AFP - Des défenseurs des droits de l'homme, intellectuels et artistes turcs ont pour la première fois commémoré publiquement samedi à Istanbul les massacres d'Arméniens de 1915-17, brisant un tabou en Turquie, pays qui récuse la thèse d'un génocide défendue par les Arméniens.
La section stambouliote de l'Organisation des droits de l'homme (IHD) a organisé une commémoration pour la rafle de 220 membres de l'intelligentsia arménienne, le 24 avril 1915, point de départ des massacres.
Rassemblés sous le slogan "Plus jamais ça" sur les marches de la gare d'Haydarpasa d'où est parti le premier convoi de déportation, une centaine de manifestants ont rendu hommage aux Arméniens disparus, a constaté l'AFP.
Encadrés par la police et suivis par une myriade de caméras, ils portaient des photos en noir et blanc de quelques-uns des déportés dont la plupart ne sont pas revenus.
La police a tenu à bonne distance un groupe de contre-manifestants dont d'anciens diplomates qui arboraient des drapeaux turcs. Quarante-deux diplomates turcs ont été assassinés par l'organisation extrémiste arménienne Asala dans les années 1970 et 1980.

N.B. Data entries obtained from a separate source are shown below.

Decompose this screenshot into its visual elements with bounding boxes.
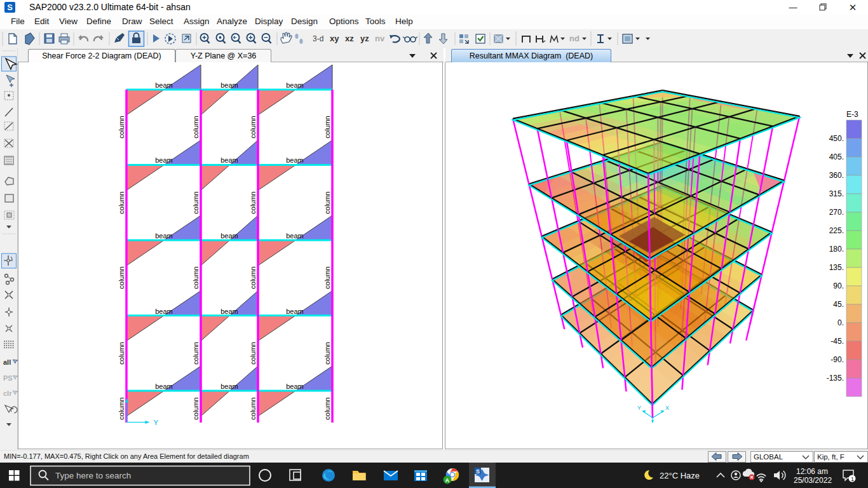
svg-text:column: column: [192, 191, 200, 214]
svg-text:135.: 135.: [829, 263, 844, 272]
svg-text:beam: beam: [286, 308, 304, 315]
svg-text:90.: 90.: [833, 281, 844, 290]
svg-text:22°C Haze: 22°C Haze: [660, 471, 700, 480]
svg-text:beam: beam: [220, 308, 238, 315]
svg-text:column: column: [118, 191, 125, 214]
svg-text:beam: beam: [220, 156, 238, 164]
svg-text:405.: 405.: [829, 152, 844, 161]
svg-text:xy: xy: [330, 34, 339, 43]
svg-text:column: column: [249, 191, 257, 214]
svg-text:column: column: [323, 342, 331, 364]
svg-text:beam: beam: [155, 232, 173, 240]
svg-text:450.: 450.: [829, 134, 844, 143]
svg-text:Type here to search: Type here to search: [55, 471, 131, 480]
svg-text:1: 1: [851, 476, 854, 482]
svg-text:column: column: [118, 342, 125, 364]
svg-text:column: column: [118, 266, 125, 288]
svg-text:270.: 270.: [829, 208, 844, 217]
svg-text:column: column: [323, 266, 331, 288]
svg-text:45.: 45.: [833, 300, 844, 309]
svg-text:PS: PS: [3, 374, 13, 382]
svg-text:S: S: [476, 468, 480, 475]
svg-text:beam: beam: [155, 156, 173, 164]
svg-text:beam: beam: [155, 308, 173, 315]
svg-text:A: A: [445, 477, 450, 484]
svg-text:nd: nd: [569, 34, 580, 43]
svg-text:beam: beam: [286, 156, 304, 164]
svg-text:315.: 315.: [829, 189, 844, 198]
svg-text:column: column: [323, 397, 331, 419]
svg-text:all: all: [3, 358, 11, 366]
svg-text:360.: 360.: [829, 171, 844, 180]
svg-text:column: column: [192, 116, 200, 138]
svg-text:beam: beam: [286, 383, 304, 390]
svg-text:beam: beam: [286, 81, 304, 89]
svg-text:180.: 180.: [829, 245, 844, 254]
svg-text:Y: Y: [154, 419, 159, 426]
svg-text:-45.: -45.: [831, 337, 844, 346]
svg-text:beam: beam: [220, 383, 238, 390]
svg-text:225.: 225.: [829, 226, 844, 235]
svg-text:X: X: [665, 405, 669, 411]
svg-text:column: column: [192, 266, 200, 288]
svg-text:-135.: -135.: [827, 374, 844, 383]
svg-text:Y: Y: [637, 405, 641, 411]
svg-text:xz: xz: [345, 34, 354, 43]
svg-text:3-d: 3-d: [313, 34, 323, 43]
svg-text:column: column: [249, 342, 257, 364]
svg-text:beam: beam: [155, 383, 173, 390]
svg-text:column: column: [323, 116, 331, 138]
svg-text:beam: beam: [155, 81, 173, 89]
svg-text:column: column: [249, 116, 257, 138]
svg-text:beam: beam: [220, 81, 238, 89]
svg-text:E-3: E-3: [846, 110, 858, 119]
svg-text:25/03/2022: 25/03/2022: [794, 476, 832, 485]
svg-text:column: column: [192, 397, 200, 419]
svg-text:column: column: [249, 266, 257, 288]
svg-text:beam: beam: [220, 232, 238, 240]
svg-text:column: column: [323, 191, 331, 214]
svg-text:column: column: [249, 397, 257, 419]
svg-text:column: column: [118, 116, 125, 138]
svg-text:0.: 0.: [837, 318, 844, 327]
svg-text:column: column: [118, 397, 125, 419]
svg-text:yz: yz: [360, 34, 369, 43]
svg-text:column: column: [192, 342, 200, 364]
svg-text:nv: nv: [375, 34, 385, 43]
svg-text:12:06 am: 12:06 am: [796, 467, 828, 476]
svg-text:beam: beam: [286, 232, 304, 240]
svg-text:-90.: -90.: [831, 355, 844, 364]
svg-text:clr: clr: [3, 390, 12, 397]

Une autre manifestation devait avoir lieu à 16H00 GMT sur la place Taksim, au coeur de la partie européenne d'Istanbul. Des intellectuels et artistes ont signé une pétition appelant "tous ceux qui ressentent cette grande douleur" à manifester leur deuil.
Pour ne pas heurter, le texte évoque la "Grande catastrophe", au lieu d'employer le terme "génocide" mais malgré cette précaution, les organisateurs craignaient des incidents. "Toutes les mesures préventives ont été prises mais il y a toujours des excités", a indiqué à l'AFP, Cengiz Aktar, un universitaire d'Istanbul.

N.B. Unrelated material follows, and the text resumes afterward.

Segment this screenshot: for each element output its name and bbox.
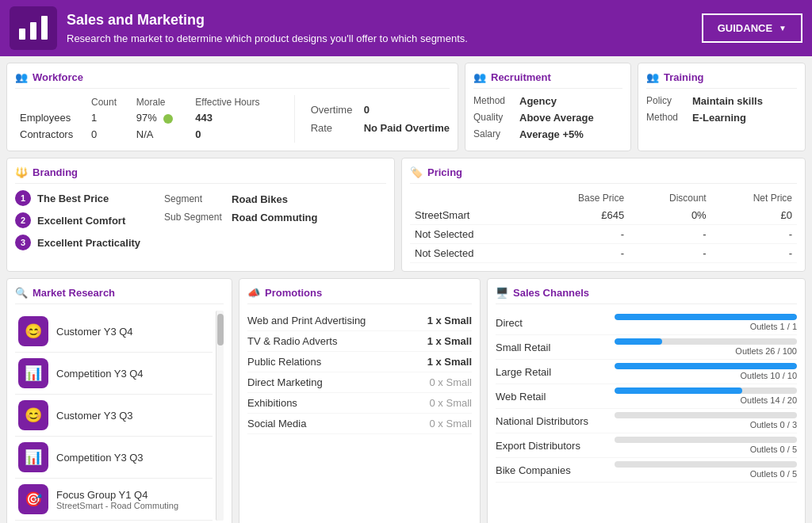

"La Turquie essaie de mettre en place une politique de mémoire, malgré le langage officiel" qui rejette catégoriquement le terme de génocide, explique ce chercheur à l'Université de Bahçesehir.
"Le djinn est sorti de la bouteille", affirme M. Aktar qui estime que "les tabous brisés ne concernent pas seulement l'Arménie mais d'autres sujets occultés, comme la question kurde".
En 2005, l'écrivain et prix Nobel Orhan Pamuk s'était attiré les foudres de la justice pour avoir déclaré: "un million d'Arméniens et 30.000 Kurdes ont été tués sur ces terres".
Deux ans plus tard, le journaliste arménien Hrant Dink était assassiné à Istanbul. La participation massive des Turcs à ses obsèques avait ouvert la voie à une remise en question de l'histoire officielle qui parle de "massacres mutuels".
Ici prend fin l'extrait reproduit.